# GOAL OF THE EXERCISE
A precise copy of the data is required, with every picture left out.
= Beginning of Section =
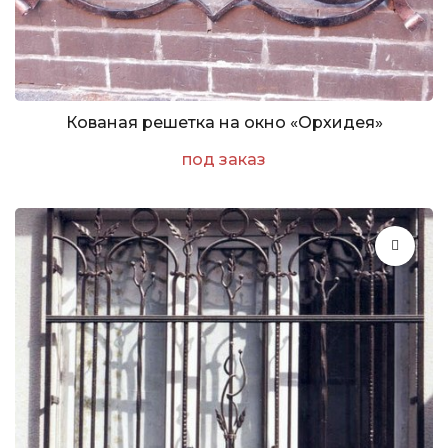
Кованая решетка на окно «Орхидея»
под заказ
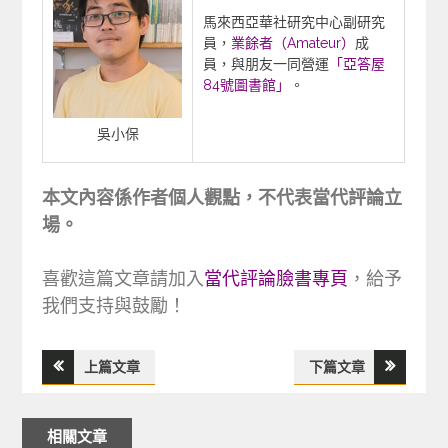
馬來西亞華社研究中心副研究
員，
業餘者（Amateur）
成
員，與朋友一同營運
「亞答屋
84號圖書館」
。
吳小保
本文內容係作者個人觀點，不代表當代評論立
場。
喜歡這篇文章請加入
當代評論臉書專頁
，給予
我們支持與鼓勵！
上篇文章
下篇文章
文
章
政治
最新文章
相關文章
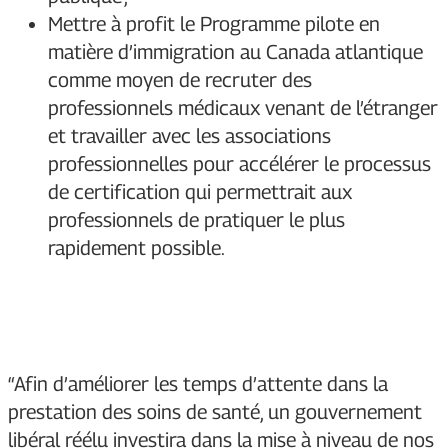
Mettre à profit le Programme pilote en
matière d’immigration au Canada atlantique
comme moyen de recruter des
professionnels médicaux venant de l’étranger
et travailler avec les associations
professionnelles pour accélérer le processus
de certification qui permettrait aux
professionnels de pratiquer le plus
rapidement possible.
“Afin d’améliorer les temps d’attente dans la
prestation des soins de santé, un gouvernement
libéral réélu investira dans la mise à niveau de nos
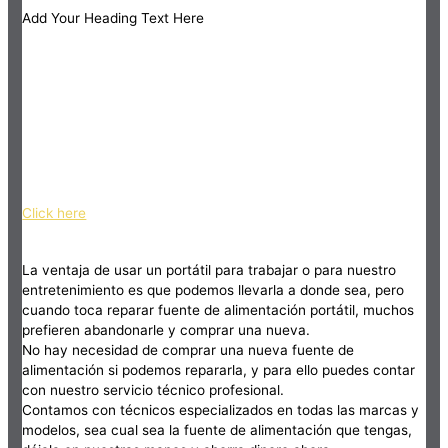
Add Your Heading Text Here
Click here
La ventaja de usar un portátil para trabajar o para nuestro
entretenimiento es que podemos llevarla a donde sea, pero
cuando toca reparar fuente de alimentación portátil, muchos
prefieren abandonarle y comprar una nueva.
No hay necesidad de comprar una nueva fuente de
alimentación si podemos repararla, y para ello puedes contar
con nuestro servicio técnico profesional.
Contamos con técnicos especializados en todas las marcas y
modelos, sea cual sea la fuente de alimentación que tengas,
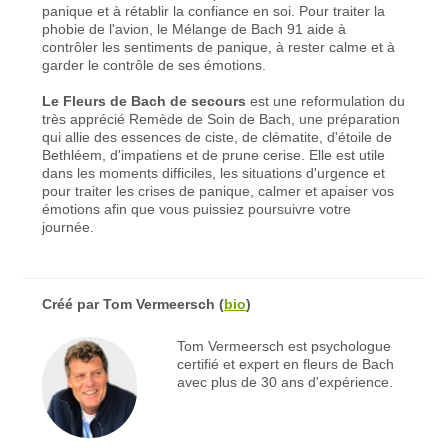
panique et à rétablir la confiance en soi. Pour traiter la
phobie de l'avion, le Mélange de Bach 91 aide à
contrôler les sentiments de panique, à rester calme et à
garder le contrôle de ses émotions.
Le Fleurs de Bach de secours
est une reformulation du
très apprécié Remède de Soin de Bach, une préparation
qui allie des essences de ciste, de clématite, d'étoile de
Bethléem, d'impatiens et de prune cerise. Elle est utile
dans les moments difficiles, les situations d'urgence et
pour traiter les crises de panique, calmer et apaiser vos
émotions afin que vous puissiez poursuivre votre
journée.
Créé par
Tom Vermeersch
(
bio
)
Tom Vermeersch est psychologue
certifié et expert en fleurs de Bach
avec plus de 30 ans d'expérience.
= End of Section =
# PROBLEM SOLUTION
Кованая решетка на окно «Орхидея»
под заказ
馬來西亞華社研究中心副研究
員，
業餘者（Amateur）
成
員，與朋友一同營運
「亞答屋
84號圖書館」
。
吳小保
本文內容係作者個人觀點，不代表當代評論立
場。
喜歡這篇文章請加入
當代評論臉書專頁
，給予
我們支持與鼓勵！
上篇文章
下篇文章
文
章
政治
最新文章
相關文章
Mettre à profit le Programme pilote en
matière d’immigration au Canada atlantique
comme moyen de recruter des
professionnels médicaux venant de l’étranger
et travailler avec les associations
professionnelles pour accélérer le processus
de certification qui permettrait aux
professionnels de pratiquer le plus
rapidement possible.
“Afin d’améliorer les temps d’attente dans la
prestation des soins de santé, un gouvernement
libéral réélu investira dans la mise à niveau de nos
Add Your Heading Text Here
Click here
La ventaja de usar un portátil para trabajar o para nuestro
entretenimiento es que podemos llevarla a donde sea, pero
cuando toca reparar fuente de alimentación portátil, muchos
prefieren abandonarle y comprar una nueva.
No hay necesidad de comprar una nueva fuente de
alimentación si podemos repararla, y para ello puedes contar
con nuestro servicio técnico profesional.
Contamos con técnicos especializados en todas las marcas y
modelos, sea cual sea la fuente de alimentación que tengas,
panique et à rétablir la confiance en soi. Pour traiter la
phobie de l'avion, le Mélange de Bach 91 aide à
contrôler les sentiments de panique, à rester calme et à
garder le contrôle de ses émotions.
Le Fleurs de Bach de secours
est une reformulation du
très apprécié Remède de Soin de Bach, une préparation
qui allie des essences de ciste, de clématite, d'étoile de
Bethléem, d'impatiens et de prune cerise. Elle est utile
dans les moments difficiles, les situations d'urgence et
pour traiter les crises de panique, calmer et apaiser vos
émotions afin que vous puissiez poursuivre votre
journée.
Créé par
Tom Vermeersch
(
bio
)
Tom Vermeersch est psychologue
certifié et expert en fleurs de Bach
avec plus de 30 ans d'expérience.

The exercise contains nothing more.